Дядя Конрад настолько расслабился, что погладил меня по головке, в то время как я сосал матушкину грудь: беспрецедентно дерзновенный акт в его половозрелой биографии.
«Это знак, — возгласил он. — Знак большого ума. Этот мальчик может составить гордость нашей семьи и сделать нас богатыми».
Матушкин смех звякнул какой-то нехорошей нотой. Однако она погладила меня по щеке костяшкой пальца, и я стал сосать дальше. Настроение у нее было любвеобильным и радостным; но грудь по-прежнему блестела от недавно пролитых слез. Что ж, не в первый и не в последний раз мне пришлось испить от нее соленого, и с горчинкой.
Дедушка не держал в доме ни виски, ни других крепких напитков, но зато был большой любитель разнообразнейших сортов вина и пива, которые сам же и производил в беленных известью сараях за летней кухней.

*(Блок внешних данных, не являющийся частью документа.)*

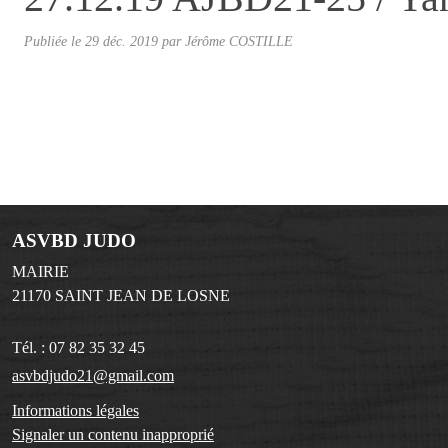
Publiée le
29 déc. 2019
par
Jérôme COSTILLE
ASVBD JUDO
MAIRIE
21170
SAINT JEAN DE LOSNE
Tél. :
07 82 35 32 45
asvbdjudo21@gmail.com
Informations légales
Signaler un contenu inapproprié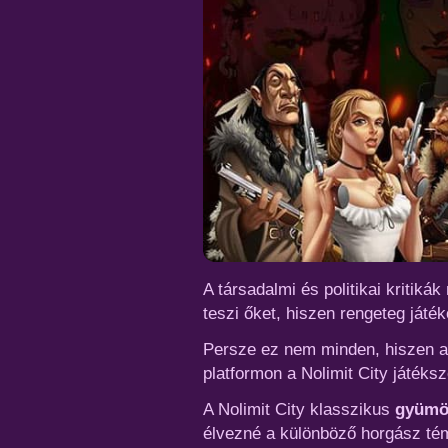
A társadalmi és politikai kritik
teszi őket, hiszen rengeteg játék
Persze ez nem minden, hiszen a
platformon a Nolimit City játéks
A Nolimit City klasszikus
gyümö
élvezné a különböző horgász tém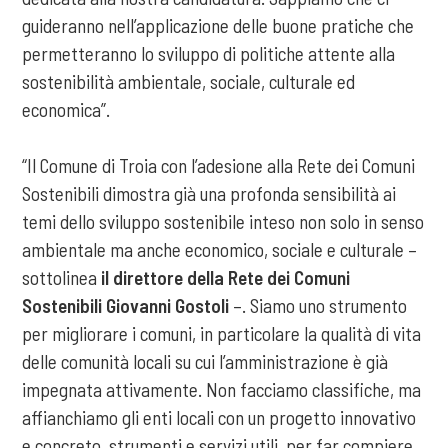
guideranno nell’applicazione delle buone pratiche che
permetteranno lo sviluppo di politiche attente alla
sostenibilità ambientale, sociale, culturale ed
economica”.
“Il Comune di Troia con l’adesione alla Rete dei Comuni
Sostenibili dimostra già una profonda sensibilità ai
temi dello sviluppo sostenibile inteso non solo in senso
ambientale ma anche economico, sociale e culturale –
sottolinea
il direttore della Rete dei Comuni
Sostenibili Giovanni Gostoli
–. Siamo uno strumento
per migliorare i comuni, in particolare la qualità di vita
delle comunità locali su cui l’amministrazione è già
impegnata attivamente. Non facciamo classifiche, ma
affianchiamo gli enti locali con un progetto innovativo
e concreto, strumenti e servizi utili, per far compiere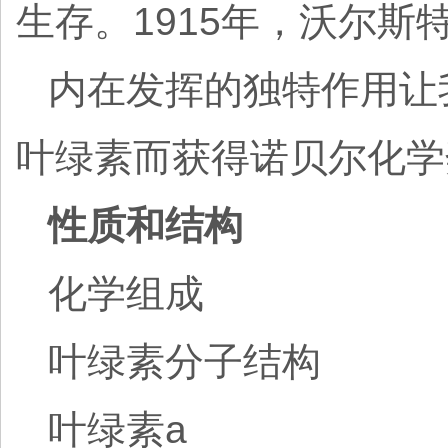
生存。1915年，沃尔
内在发挥的独特作用让
叶绿素而获得诺贝尔化学
性质和结构
化学组成
叶绿素分子结构
叶绿素a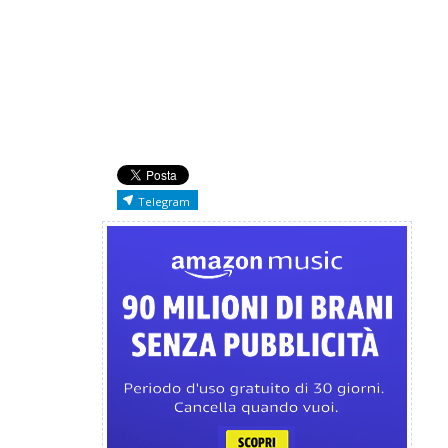
Telegram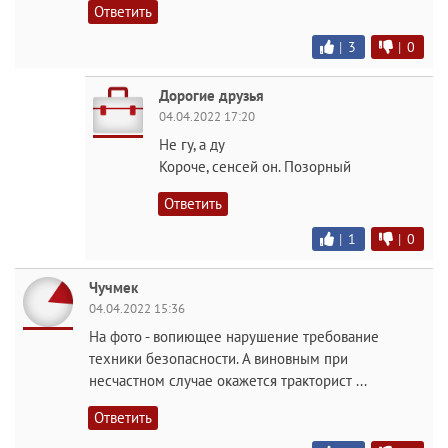
Ответить
|
3
|
0
Дорогие друзья
04.04.2022 17:20
Не гу, а ду
Короче, сенсей он. Позорный
Ответить
|
1
|
0
Чучмек
04.04.2022 15:36
На фото - вопиющее нарушение требование
техники безопасности. А виновным при
несчастном случае окажется тракторист ...
Ответить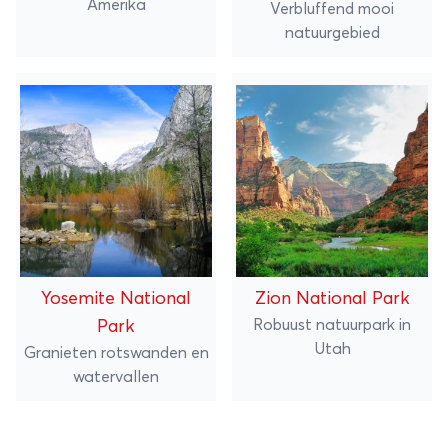
Amerika
Verbluffend mooi
natuurgebied
Yosemite National
Zion National Park
Robuust natuurpark in
Park
Utah
Granieten rotswanden en
watervallen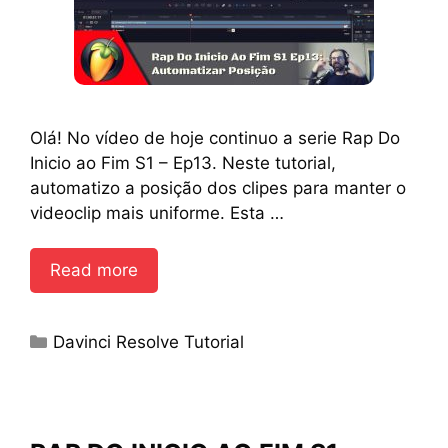
Olá! No vídeo de hoje continuo a serie Rap Do
Inicio ao Fim S1 – Ep13. Neste tutorial,
automatizo a posição dos clipes para manter o
videoclip mais uniforme. Esta …
Read more
Categories
Davinci Resolve Tutorial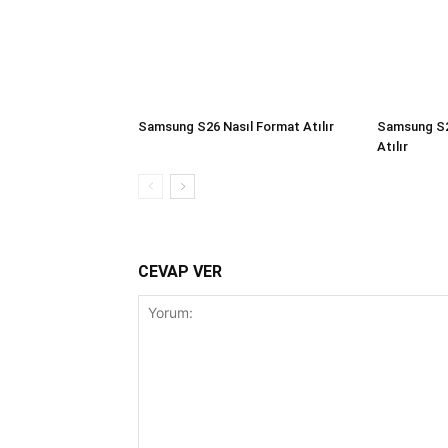
Samsung S26 Nasıl Format Atılır
Samsung S2
Atılır
CEVAP VER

И закваска, и самые первые сорта винограда были немецкие, вывезенные из Германии теми несколькими семействами, которым он, в свою очередь, помог эмигрировать в Штаты. Ни одна лоза так по-настоящему и не прижилась: вскоре одна за другой они пали жертвой антаркнозы и филлоксеры, и на смену им пришли наши местные Делавары, Нортоны. Ленуары; но вот закваска — древняя культура из Заксен-Альтенбурга — бродила в нашем погребе с рвением буквально неуемным. С ее помощью он варил темный баварский лагер, светло-прозрачный «Вайсс», а также свой любимый «Дортмунд», бледно-золотистый, с сильной хмельной отдушкой. Однако виноделие было все ж таки его самой сильной стороной, этого не мог не признать даже Гектор. Как из красных, так и из белых сортов у него сами собой выходили весьма достойные вина, но в этом своем увлечении, как и в некоторых других, он был склонен к разнообразию и к новым начинаниям: без сахарометра и безо всякой иной технической оснастки, если не считать природной рейнской интуиции, он буквально по наитию засыпал в бочонки любую чреватую брожением субстанцию — рис, вишню, одуванчики, самбук, розовые лепестки, изюм, кокосовую стружку — и в результате неизменно получал прекрасное вино.